Architizer News
Daniel Libeskind’s “eL Masterpiece” Probes the Origins of the Universe
January 24, 2012

eL Masterpiece by Daniel Libeskind for Zumbtobel. All photos: Zumbtobel
Over the last decade, Daniel Libeskind has exhausted the formal vocabulary he developed best at the Jewish Museum in Berlin–what will undoubtedly prove his greatest contribution to Western architectural heritage. Since then Libeskind has failed to find an opportunity where he could not scale up and down the sharp edges and intricate folds so incredibly potent the first time around, unfathomably bland, even harmless ten years on. Of course, Libeskind’s austere spatial language was bound to not take kindly to its reappropriation in several low-brow projects, ranging in everything from shopping malls and office parks to a “signature series” of villas, unusable tea sets, and now, lamps. The “eL Masterpiece” is an overly intricate chandelier that perpetuates the trend with more spikes, facets, and folds. Click through for more images.

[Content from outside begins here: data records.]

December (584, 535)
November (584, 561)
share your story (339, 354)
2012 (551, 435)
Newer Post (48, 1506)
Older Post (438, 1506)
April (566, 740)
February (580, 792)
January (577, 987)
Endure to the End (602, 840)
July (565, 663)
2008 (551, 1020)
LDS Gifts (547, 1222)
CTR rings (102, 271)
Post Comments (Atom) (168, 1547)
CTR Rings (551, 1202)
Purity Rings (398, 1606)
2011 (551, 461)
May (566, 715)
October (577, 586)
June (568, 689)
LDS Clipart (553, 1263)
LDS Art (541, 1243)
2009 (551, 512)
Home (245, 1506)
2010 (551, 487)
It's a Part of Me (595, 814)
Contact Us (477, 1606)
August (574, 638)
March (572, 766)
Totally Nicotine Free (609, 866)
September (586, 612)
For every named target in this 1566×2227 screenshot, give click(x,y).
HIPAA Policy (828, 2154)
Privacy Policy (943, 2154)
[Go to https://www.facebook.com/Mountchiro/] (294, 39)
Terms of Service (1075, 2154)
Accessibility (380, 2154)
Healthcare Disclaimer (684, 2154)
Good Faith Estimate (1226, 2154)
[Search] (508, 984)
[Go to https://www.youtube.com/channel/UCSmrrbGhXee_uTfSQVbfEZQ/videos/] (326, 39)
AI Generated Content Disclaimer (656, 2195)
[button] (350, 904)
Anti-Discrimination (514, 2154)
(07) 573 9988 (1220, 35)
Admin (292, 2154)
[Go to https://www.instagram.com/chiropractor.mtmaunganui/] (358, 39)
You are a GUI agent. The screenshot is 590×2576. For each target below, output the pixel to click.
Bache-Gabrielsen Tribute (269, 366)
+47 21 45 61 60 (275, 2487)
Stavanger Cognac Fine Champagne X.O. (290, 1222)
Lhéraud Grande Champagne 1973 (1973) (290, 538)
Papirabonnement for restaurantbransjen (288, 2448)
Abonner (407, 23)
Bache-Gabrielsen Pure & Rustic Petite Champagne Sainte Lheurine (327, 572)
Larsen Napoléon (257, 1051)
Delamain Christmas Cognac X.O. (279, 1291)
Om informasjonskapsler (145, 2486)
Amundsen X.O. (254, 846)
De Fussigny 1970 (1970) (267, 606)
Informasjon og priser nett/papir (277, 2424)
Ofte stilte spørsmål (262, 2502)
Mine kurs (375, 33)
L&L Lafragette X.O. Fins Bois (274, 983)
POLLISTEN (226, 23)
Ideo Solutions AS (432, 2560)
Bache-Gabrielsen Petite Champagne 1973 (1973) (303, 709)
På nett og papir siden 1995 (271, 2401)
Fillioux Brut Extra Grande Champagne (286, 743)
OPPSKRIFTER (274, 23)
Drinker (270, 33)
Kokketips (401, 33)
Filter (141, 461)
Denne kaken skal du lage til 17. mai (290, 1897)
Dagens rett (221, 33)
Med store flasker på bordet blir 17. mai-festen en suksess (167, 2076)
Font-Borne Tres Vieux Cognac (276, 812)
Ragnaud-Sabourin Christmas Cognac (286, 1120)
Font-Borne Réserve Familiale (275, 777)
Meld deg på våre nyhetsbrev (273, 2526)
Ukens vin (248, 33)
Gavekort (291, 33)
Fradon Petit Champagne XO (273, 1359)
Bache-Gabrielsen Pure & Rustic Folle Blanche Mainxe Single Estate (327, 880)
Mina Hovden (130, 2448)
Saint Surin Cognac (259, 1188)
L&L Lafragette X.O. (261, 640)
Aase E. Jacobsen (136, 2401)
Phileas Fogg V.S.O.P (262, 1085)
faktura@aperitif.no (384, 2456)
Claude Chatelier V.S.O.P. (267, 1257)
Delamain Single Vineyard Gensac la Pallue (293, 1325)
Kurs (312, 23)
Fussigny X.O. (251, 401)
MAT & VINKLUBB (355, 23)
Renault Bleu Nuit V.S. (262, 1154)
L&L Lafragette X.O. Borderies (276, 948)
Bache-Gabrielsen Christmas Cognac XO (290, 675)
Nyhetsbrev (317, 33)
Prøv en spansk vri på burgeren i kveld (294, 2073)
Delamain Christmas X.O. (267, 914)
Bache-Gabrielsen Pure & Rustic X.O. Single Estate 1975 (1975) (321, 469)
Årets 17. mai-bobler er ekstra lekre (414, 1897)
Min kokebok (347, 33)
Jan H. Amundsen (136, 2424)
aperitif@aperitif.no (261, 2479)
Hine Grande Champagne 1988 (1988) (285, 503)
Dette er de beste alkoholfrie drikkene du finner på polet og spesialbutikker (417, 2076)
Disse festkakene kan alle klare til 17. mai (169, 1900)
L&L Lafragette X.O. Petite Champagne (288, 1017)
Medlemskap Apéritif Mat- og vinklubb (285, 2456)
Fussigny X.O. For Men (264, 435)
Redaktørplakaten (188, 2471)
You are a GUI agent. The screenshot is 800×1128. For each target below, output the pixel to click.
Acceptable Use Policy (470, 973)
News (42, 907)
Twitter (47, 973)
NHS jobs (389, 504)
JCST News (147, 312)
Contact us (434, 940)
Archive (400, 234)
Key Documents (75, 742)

The large, hypertrophied light fixture, which debuted last month at Art Basel Miami Beach, spans the full height of an average room and is wide enough to pose a sizable barrier in the space it inhabits. A series of stainless steel panels spindle around a hollow 23k-gold-plated core.
But the piece is more than just a celebrity architect’s extravagance. Libeskind recruited his astrophysicist son, Dr. Noam I Libeskind, to develop an algorithm which would simulate the “cosmic light that fills the universe.” Using 1,680 LEDs, Dr. Libeskind programmed a light sequence that renders the genesis of the universe in vivid colors. “The idea is based on the theory that the Universe is around 14 billion years old and that its building blocks – galaxies like the Milky Way – grew larger as the Universe aged. As they grew larger, the light their stars emitted changed, visible as the eL emits different colors.” One billion years are here compressed in one second, so that the color patterns run in a loop 14 seconds in length.

Now, the architect’s proclivity for lofty conceptual narratives, meant to inform (or justify) the formal and spatial expression of a project, is well known. Libeskind usually begins with a hasty sketch (see above) that gets blown up to encompass all the intellectual conceits you could throw at it, but this is the rare time when the architect has involved a collaborator to shape the end result.